From Armistice Day to Veterans Day, St. John Remembers

Nov. 11, 2008 — Andrew Yellen Sr., 79, remembers when Veterans Day was called Armistice Day, a day set aside to commemorate the end of the fighting in World War I, and he remembers the poems and songs that date to that long-ago war.
"Nights are long since you've been away," he sang, waiting Tuesday in his wheelchair for St. John's annual Veterans Day Parade to begin.
He was singing "My Buddy," but he also knew the words to the poem "In Flanders Fields," written in 1915 by Canadian Lt. Col John McCrae following the terrible battle in the French town of Ypres.
Armistice Day was renamed Veterans Day in 1954 to honor veterans of all wars.
Yellen, a patrol plane commander during the Korean War and a member of Viggo E. Sewer Post 131 of the American Legion, marched in a parade that ran from the tennis courts to the V.I. National Park ballfield. He marched along with other American Legion members, AARP members, the Eudora Kean High School Junior ROTC and one lone active-duty member of the U.S. Coast Guard.
"Thank you," yelled one woman as the parade passed.

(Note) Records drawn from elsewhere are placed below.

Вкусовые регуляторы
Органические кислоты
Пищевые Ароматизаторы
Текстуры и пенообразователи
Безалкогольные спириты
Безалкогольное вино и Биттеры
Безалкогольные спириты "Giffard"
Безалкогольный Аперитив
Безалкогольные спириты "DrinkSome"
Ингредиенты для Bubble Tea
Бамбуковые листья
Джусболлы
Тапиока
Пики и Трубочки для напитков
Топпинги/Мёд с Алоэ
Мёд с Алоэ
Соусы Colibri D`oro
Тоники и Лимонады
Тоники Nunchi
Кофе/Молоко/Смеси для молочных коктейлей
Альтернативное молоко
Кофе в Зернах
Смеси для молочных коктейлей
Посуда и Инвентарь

Others, standing in front of Mongoose Junction shopping center, applauded as the parade neared the ballfield.
Jerry Runyon, commander of Post 131, said Americans owe the freedom of the press, freedom of religion and the right to vote to those who fought for those freedoms.
"We owe them more than we can ever give them," he said.
About 50 people gathered at the ballfield for a ceremony remembering those serving in the nation's wars in Iraq and Afghanistan, as well as those who served in the military during peace and war.
"We also have to think of the sacrifices made by the dependents and the children," Lt. Gov. Gregory Francis said in his remarks at the ceremony.
Francis, a Vietnam-era U.S. Army veteran, said he marched in the parade and spoke at the ceremony because he was invited seven months ago.
"And St. John is very special to me because I spent a lot of time at Boy Scout camp in Calabash Boom," he said.
The parade and ceremony were rich in pageantry that included the posting and retiring of the colors and a moment of silence to remember those who were lost in wars. Those missing were symbolized by an empty chair draped with a Prisoner of War/Missing in Action flag.